Some of the possible complications that can occur after refractive surgery include:

  • Undercorrection or overcorrection of your initial problem
  • Visual side effects, such as a halo or starburst appearing around lights
  • Dry eye
  • Infection
  • Corneal scarring
  • Rarely, vision loss

Discuss the potential risks and benefits of these procedures with your eye doctor.
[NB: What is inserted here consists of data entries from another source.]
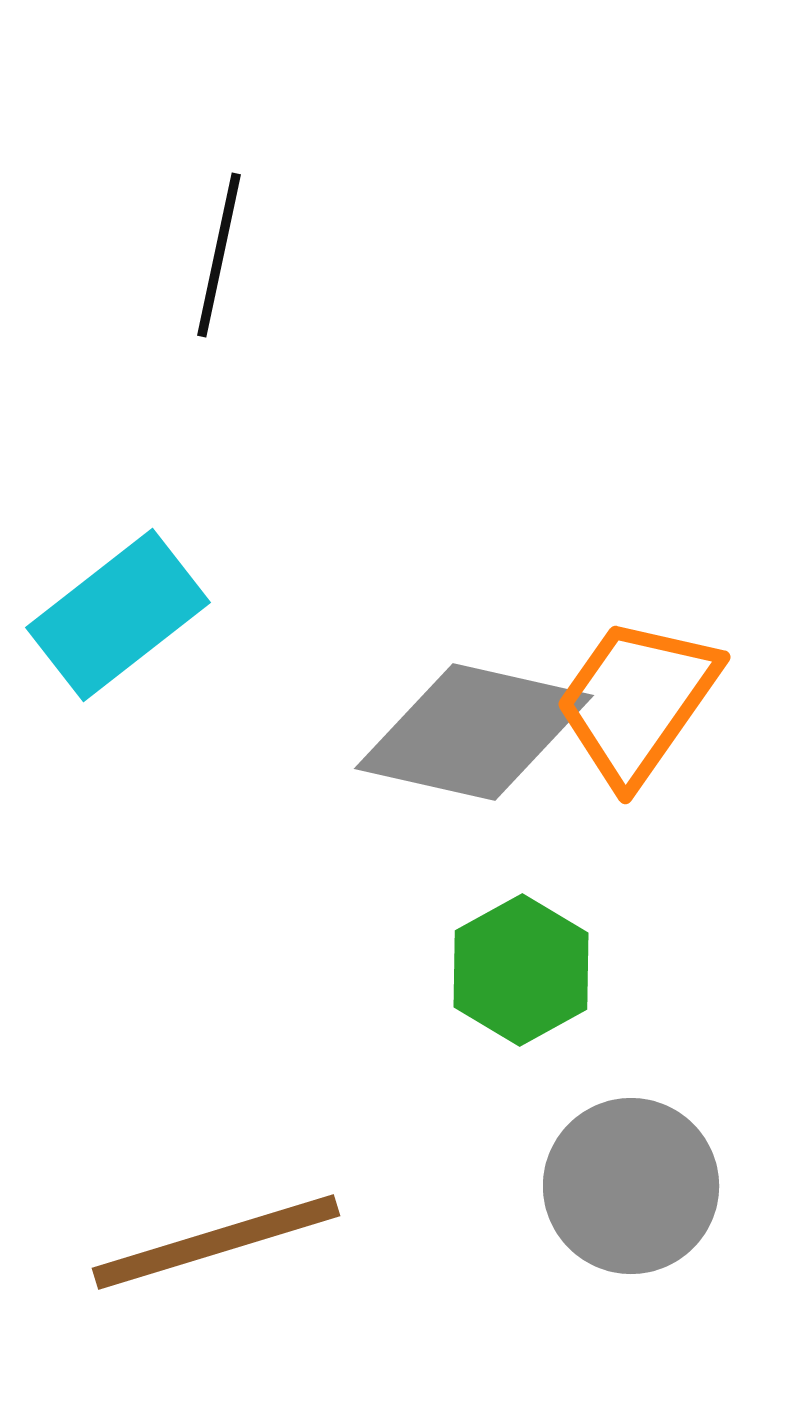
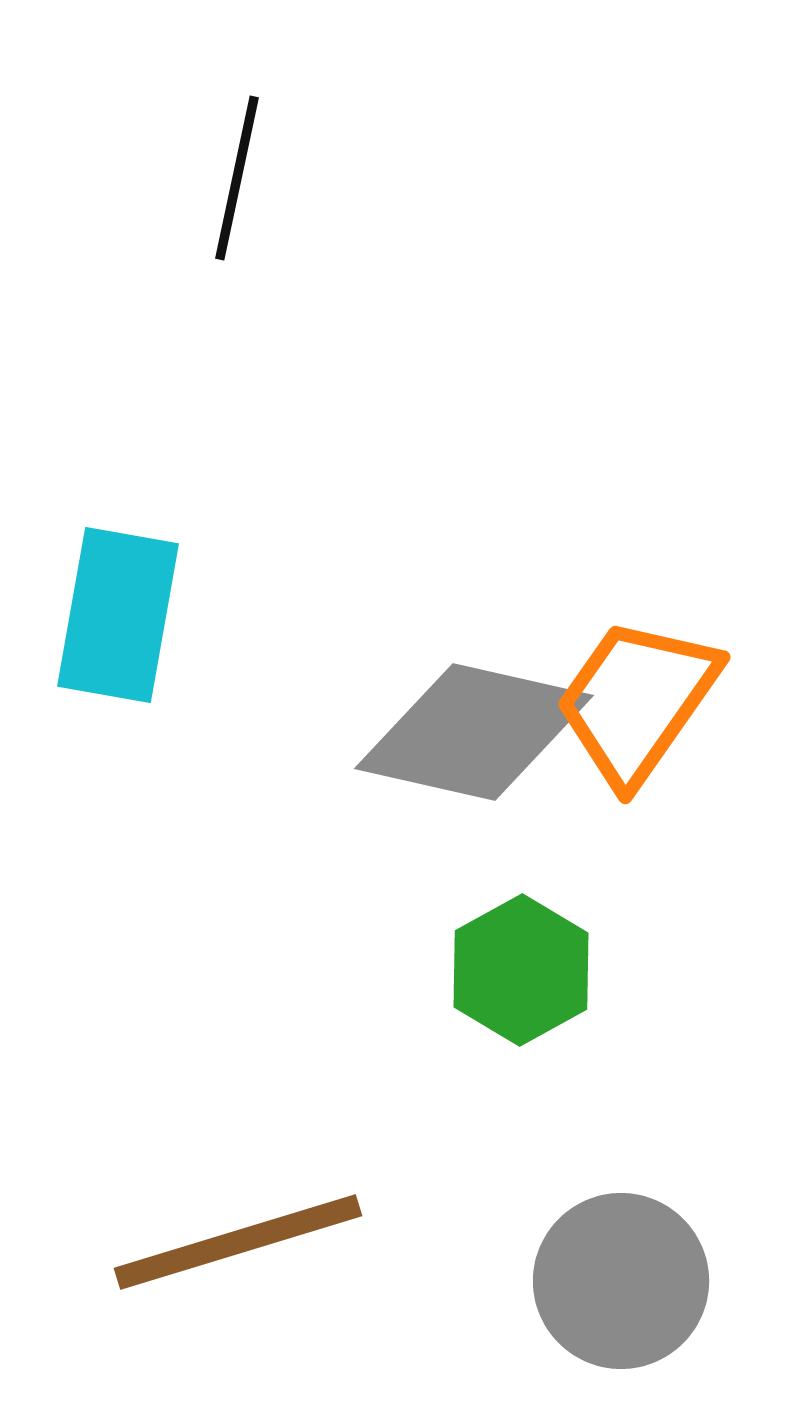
black line: moved 18 px right, 77 px up
cyan rectangle: rotated 42 degrees counterclockwise
gray circle: moved 10 px left, 95 px down
brown line: moved 22 px right
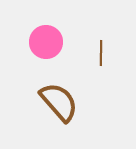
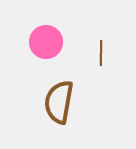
brown semicircle: rotated 129 degrees counterclockwise
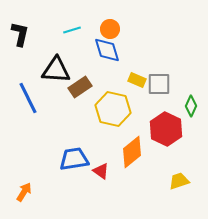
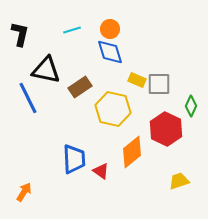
blue diamond: moved 3 px right, 2 px down
black triangle: moved 10 px left; rotated 8 degrees clockwise
blue trapezoid: rotated 96 degrees clockwise
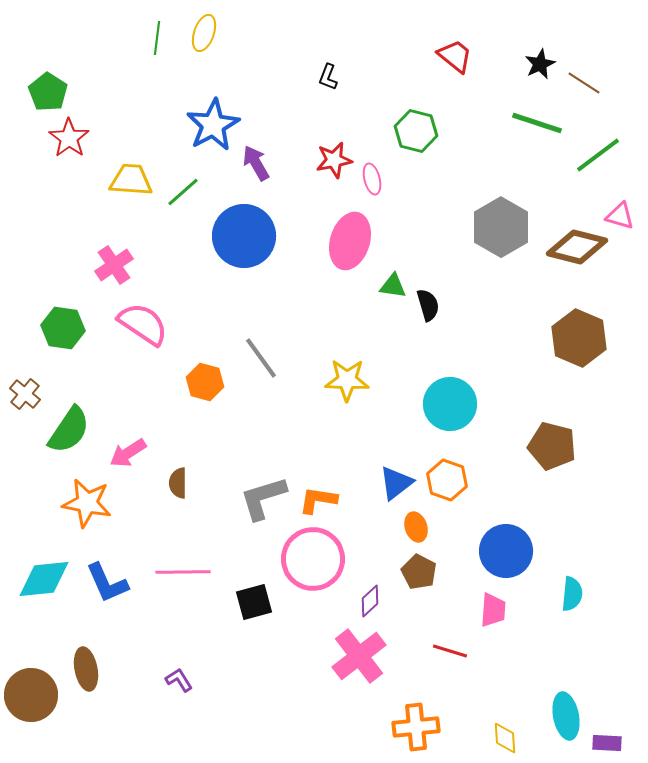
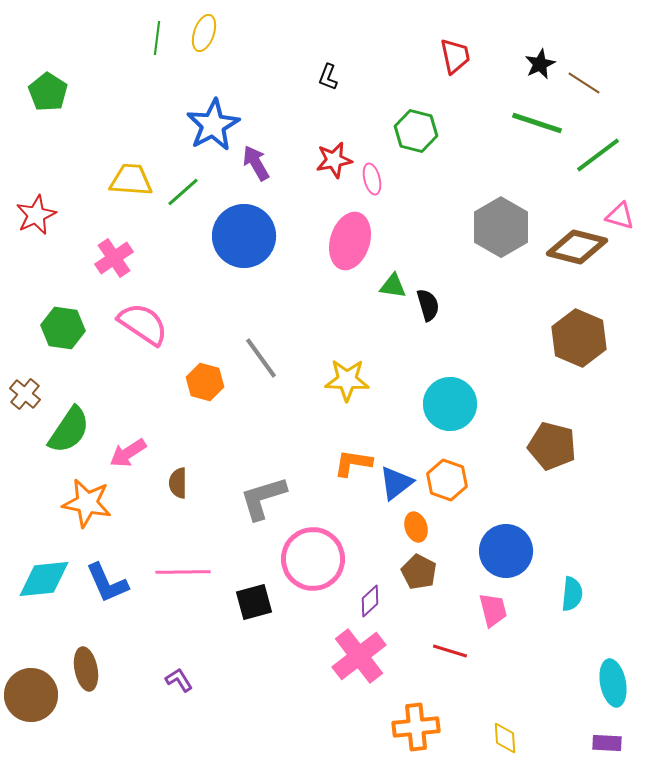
red trapezoid at (455, 56): rotated 39 degrees clockwise
red star at (69, 138): moved 33 px left, 77 px down; rotated 12 degrees clockwise
pink cross at (114, 265): moved 7 px up
orange L-shape at (318, 500): moved 35 px right, 37 px up
pink trapezoid at (493, 610): rotated 18 degrees counterclockwise
cyan ellipse at (566, 716): moved 47 px right, 33 px up
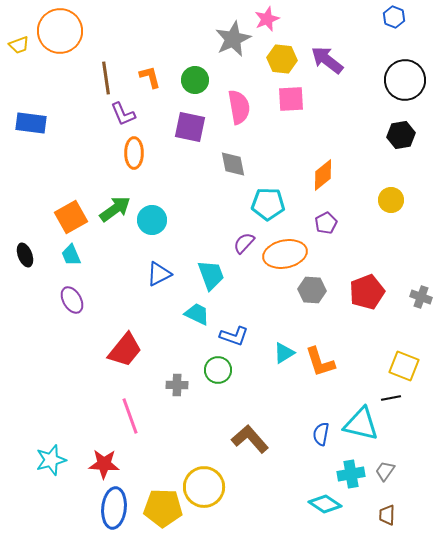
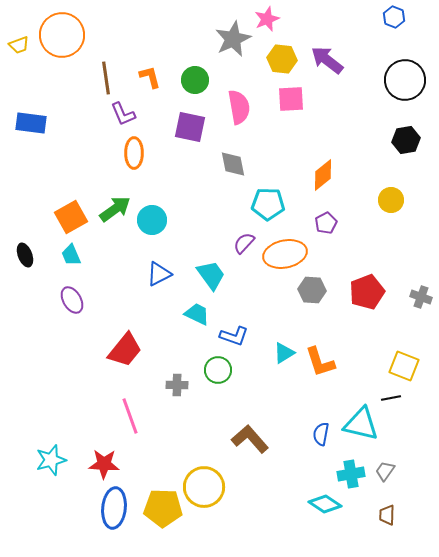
orange circle at (60, 31): moved 2 px right, 4 px down
black hexagon at (401, 135): moved 5 px right, 5 px down
cyan trapezoid at (211, 275): rotated 16 degrees counterclockwise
You can't prevent nearsightedness. Some studies suggest you may be able to slow its progression. You can help protect your eyes and your vision by following these tips:

  • Have your eyes checked. Do this regularly even if you see well.
  • Control chronic health conditions. Certain conditions, such as diabetes and high blood pressure, can affect your vision if you don't receive proper treatment.
  • Protect your eyes from the sun. Wear sunglasses that block ultraviolet (UV) radiation.
  • Prevent eye injuries. Wear protective eyewear when doing certain things, such as playing sports, mowing the lawn, painting or using other products with toxic fumes.
  • Eat healthy foods. Try to eat plenty of fruits, leafy greens and other vegetables. And studies show that your eyes benefit if you also include in your diet fish high in omega-3 fatty acids, such as tuna and salmon.
  • Don't smoke. Just as smoking isn't good for the rest of your body, smoking can adversely affect your eye health as well.
  • Use the right corrective lenses. The right lenses optimize your vision. Having regular exams will ensure that your prescription is correct.
  • Reduce eyestrain. Look away from your computer or near-task work, including reading, every few minutes.
  • Recognize symptoms. You may have a serious medical problem if you have a sudden loss of vision in one eye, experience sudden hazy or blurred vision, or see flashes of light, black spots, or halos around lights. These may indicate certain conditions, such as glaucoma, stroke, or a retinal tear or detachment. See your doctor immediately if you experience any of these symptoms.